The Welsh Secretary, Peter Haine, has dropped even further in my estimations today. In coming out and denigrating the BBC for granting the BNP a platform owing to what he sees as their illegality, he is playing straight into their hands. There is only one possible conclusion to this debate, and it is an increased publicity for the party, with vast swathes of the public viewing this as nothing more than another reason to opt out of voting for mainstream parties.

The BBC is quite right to point out that, were an election held tomorrow, the BNP would be eligible to field candidates. As we stand, they are a democratic party with significant representation in certain quarters of the United Kingdom. Their abhorrence is exceeded only by their right to be so; it is a dangerous path when we begin to suppress views antithetical to our own for no other reason than that they are distasteful.

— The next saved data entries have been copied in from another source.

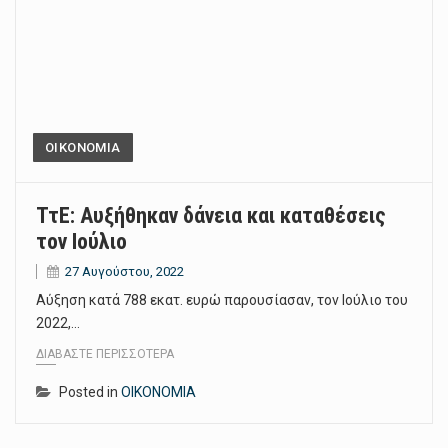
ΟΙΚΟΝΟΜΙΑ
ΤτΕ: Αυξήθηκαν δάνεια και καταθέσεις
τον Ιούλιο
27 Αυγούστου, 2022
Αύξηση κατά 788 εκατ. ευρώ παρουσίασαν, τον Ιούλιο του
2022,…
ΔΙΑΒΆΣΤΕ ΠΕΡΙΣΣΌΤΕΡΑ
Posted in
ΟΙΚΟΝΟΜΙΑ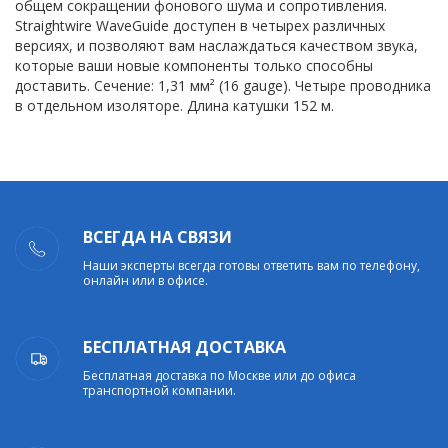
общем сокращении фонового шума и сопротивления.
Straightwire WaveGuide доступен в четырех различных
версиях, и позволяют вам наслаждаться качеством звука,
которые ваши новые компоненты только способны
доставить. Сечение: 1,31 мм² (16 gauge). Четыре проводника
в отдельном изоляторе. Длина катушки 152 м.
ВСЕГДА НА СВЯЗИ
Наши эксперты всегда готовы ответить вам по телефону,
онлайн или в офисе.
БЕСПЛАТНАЯ ДОСТАВКА
Бесплатная доставка по Москве или до офиса
транспортной компании.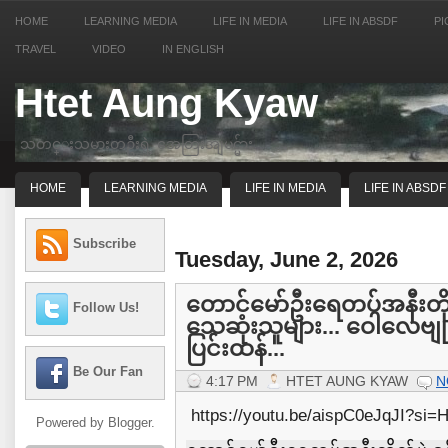
HOME
LEARNING MEDIA
LIFE IN MEDIA
LIFE IN ABSDF
PI
TRAVEL
VIDEO
IN ENGLISH
Htet Aung Kyaw
သတင္းသမားတဦးရဲ့ အေတြးအျမင္မ်ား
HOME
LEARNING MEDIA
LIFE IN MEDIA
LIFE IN ABSDF
Subscribe
Tuesday, June 2, 2026
တောင်မော်ဦးရေတပ်အနီးတိ
Follow Us!
သေဆုံးသူများ... ဝေါလေဗျုဟ
ပြင်းထန်...
Be Our Fan
4:17 PM
HTET AUNG KYAW
N
https://youtu.be/aispC0eJqJI?s
Powered by
Blogger
.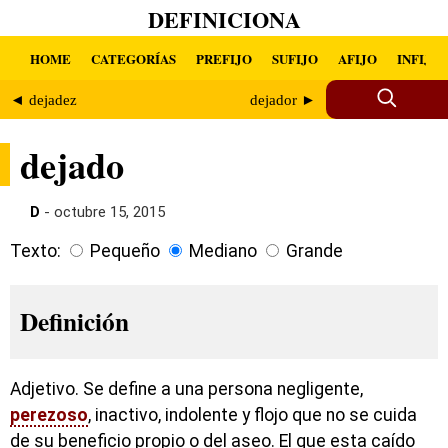
DEFINICIONA
HOME
CATEGORÍAS
PREFIJO
SUFIJO
AFIJO
INFIJO
◄ dejadez
dejador ►
dejado
D
- octubre 15, 2015
Texto:
Pequeño
Mediano
Grande
Definición
Adjetivo. Se define a una persona negligente,
perezoso
, inactivo, indolente y flojo que no se cuida
de su beneficio propio o del aseo. El que esta caído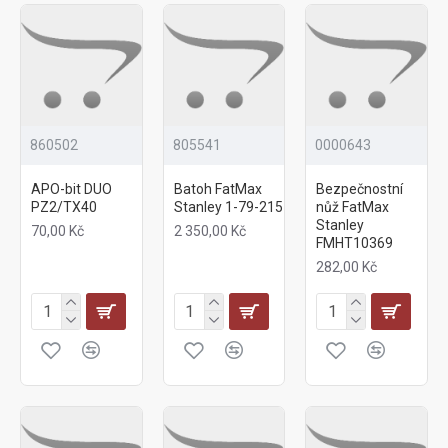
860502
805541
0000643
APO-bit DUO
Batoh FatMax
Bezpečnostní
PZ2/TX40
Stanley 1-79-215
nůž FatMax
Stanley
70,00 Kč
2 350,00 Kč
FMHT10369
282,00 Kč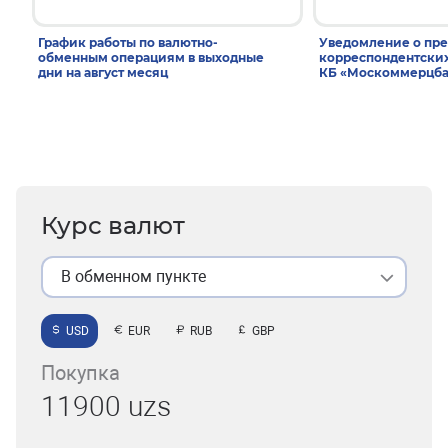
График работы по валютно-
Уведомление о пр
обменным операциям в выходные
корреспондентски
дни на август месяц
КБ «Москоммерцба
Курс валют
В обменном пункте
USD
EUR
RUB
GBP
Покупка
11900 uzs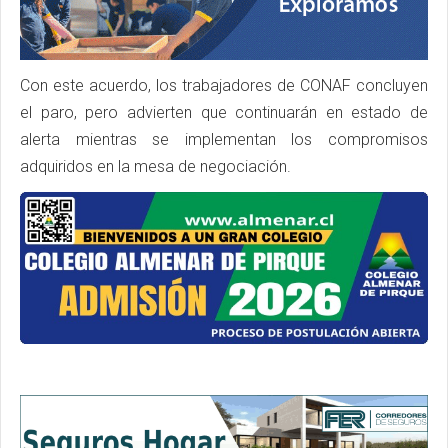
Con este acuerdo, los trabajadores de CONAF concluyen
el paro, pero advierten que continuarán en estado de
alerta mientras se implementan los compromisos
adquiridos en la mesa de negociación.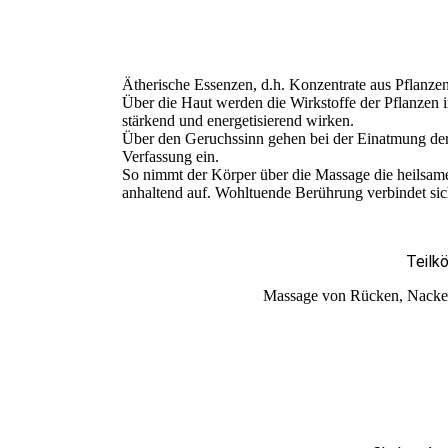
Ätherische Essenzen, d.h. Konzentrate aus Pflanzen
Über die Haut werden die Wirkstoffe der Pflanzen 
stärkend und energetisierend wirken.
Über den Geruchssinn gehen bei der Einatmung der
Verfassung ein.
So nimmt der Körper über die Massage die heilsam
anhaltend auf. Wohltuende Berührung verbindet sic
Teilk
Massage von Rücken, Nacken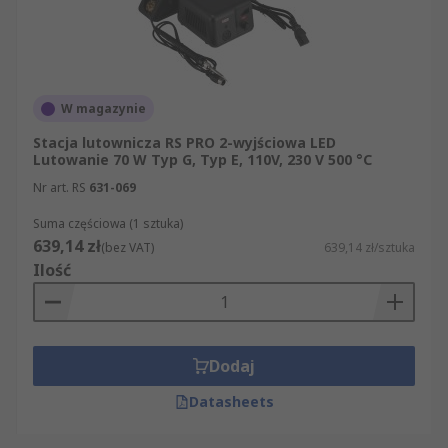
W magazynie
Stacja lutownicza RS PRO 2-wyjściowa LED
Lutowanie 70 W Typ G, Typ E, 110V, 230 V 500 °C
Nr art. RS
631-069
Suma częściowa (1 sztuka)
639,14 zł
(bez VAT)
639,14 zł/sztuka
Ilość
Dodaj
Datasheets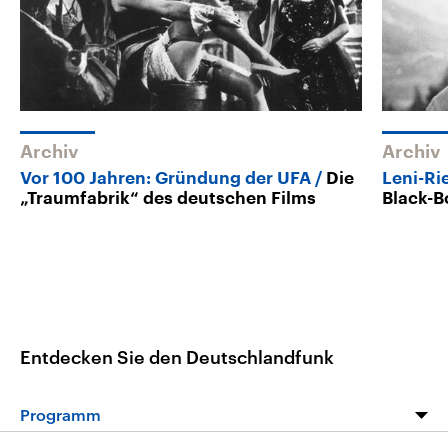
Archiv
Archiv
Vor 100 Jahren: Gründung der UFA
Die
Leni-Ri
„Traumfabrik“ des deutschen Films
Black-B
Entdecken Sie den Deutschlandfunk
Programm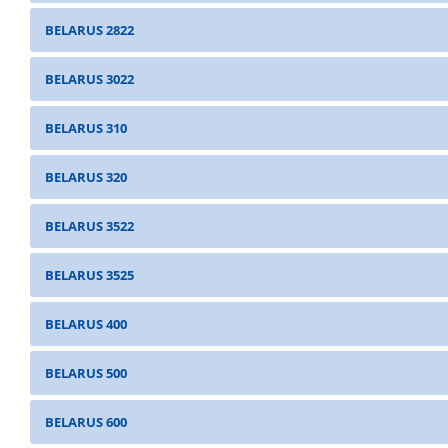
BELARUS 2822
BELARUS 3022
BELARUS 310
BELARUS 320
BELARUS 3522
BELARUS 3525
BELARUS 400
BELARUS 500
BELARUS 600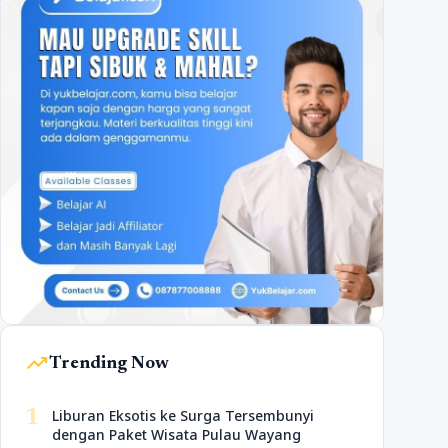
trending_up
Trending Now
1
Liburan Eksotis ke Surga Tersembunyi
dengan Paket Wisata Pulau Wayang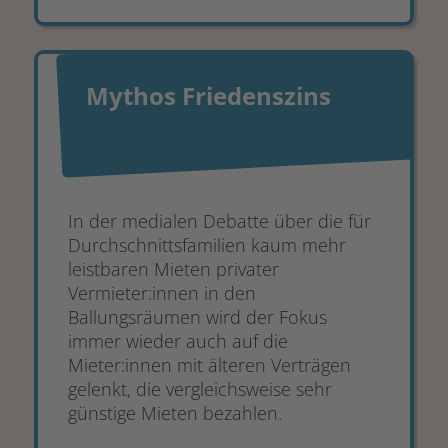
Mythos Friedenszins
In der medialen Debatte über die für
Durchschnittsfamilien kaum mehr
leistbaren Mieten privater
Vermieter:innen in den
Ballungsräumen wird der Fokus
immer wieder auch auf die
Mieter:innen mit älteren Verträgen
gelenkt, die vergleichsweise sehr
günstige Mieten bezahlen.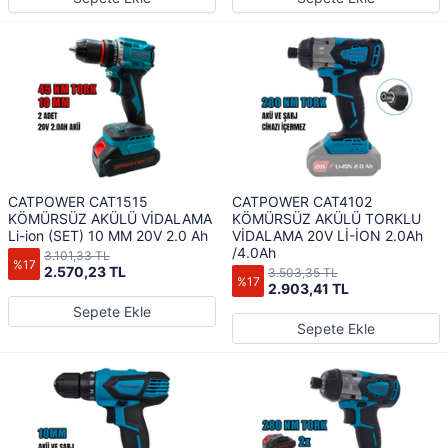
CATPOWER CAT1515
CATPOWER CAT4102
KÖMÜRSÜZ AKÜLÜ VİDALAMA
KÖMÜRSÜZ AKÜLÜ TORKLU
Li-ion (SET) 10 MM 20V 2.0 Ah
VİDALAMA 20V Lİ-İON 2.0Ah
/4.0Ah
3.101,33 TL
%17
2.570,23 TL
3.503,35 TL
%17
2.903,41 TL
Sepete Ekle
Sepete Ekle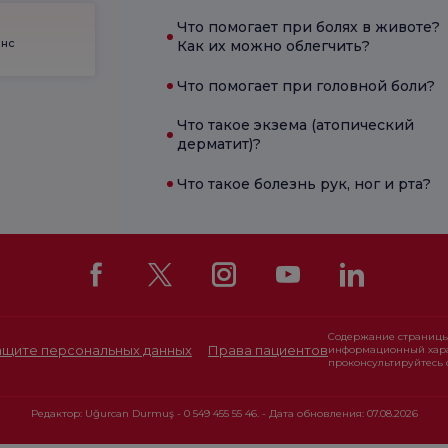
Что помогает при болях в животе?
енс
Как их можно облегчить?
Что помогает при головной боли?
Что такое экзема (атопический
дерматит)?
Что такое болезнь рук, ног и рта?
Содержание страницы
защите персональных данных
Права пациентов
информационный хара
проконсультируйтесь 
Редактор: Uğurcan Durmuş - 0 549 455 55 46. - Дата обновления: 07.08.2026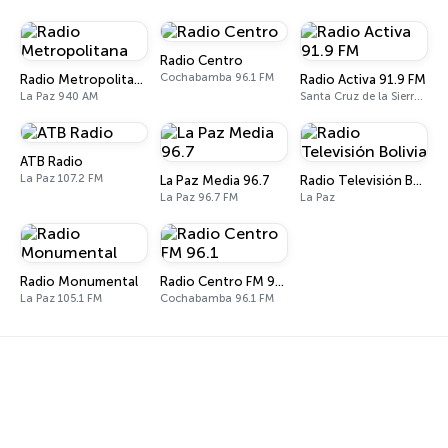
Radio Centro
Cochabamba 96.1 FM
Radio Metropolitana
Radio Activa 91.9 FM
La Paz 940 AM
Santa Cruz de la Sierra 91.9 FM
ATB Radio
La Paz 107.2 FM
La Paz Media 96.7
Radio Televisión Bolivia
La Paz 96.7 FM
La Paz
Radio Monumental
Radio Centro FM 96.1
La Paz 105.1 FM
Cochabamba 96.1 FM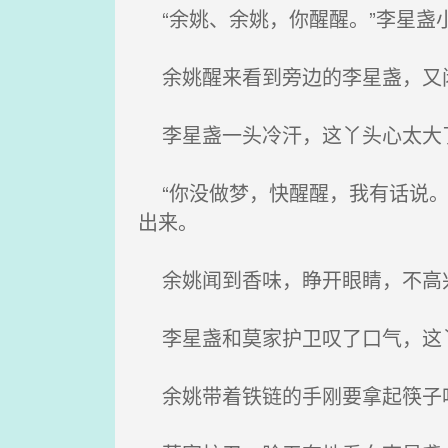
“余姚、余姚，你醒醒。”李星盏
余姚醒来看到旁边的李星盏，又闭
李星盏一头冷汗，这丫头心太大了
“你没做梦，快醒醒，我有话说。
出来。
余姚闻到香味，睁开眼睛，不高兴
李星盏和莫家护卫叹了口气，这
余姚带着铁链的手刚要拿起筷子吃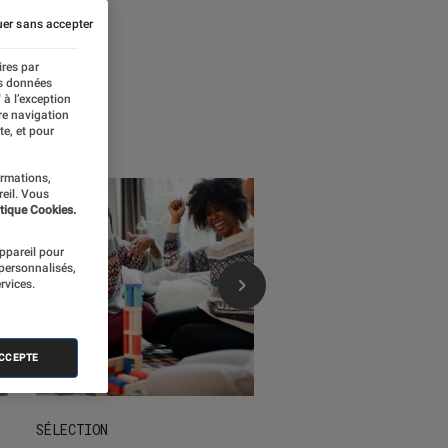
 temps forts
er sans accepter
ires par
es données
 à l’exception
re navigation
te, et pour
ormations,
reil. Vous
tique Cookies.
appareil pour
 personnalisés,
rvices.
ACCEPTE
SÉLECTION
DÉCRYPTAGE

I await the Question Time debate with intrigue, and praise the laudible attitudes of Straw and Sayeeda Warsi in stepping up to the plate and agreeing to debate with the BNP. Time has shown that starving the party of media oxygen serves only to aid the BNP in propagating a message door-to-door, safe in the knowledge that their flawed vision of the world remains unshattered by intellectual discourse and engagement.

It is crucial that the BNP's message is heard, debated, exposed as flawed and put to bed. This process cannot gather pace without first inviting them to participate in such shows as Question Time.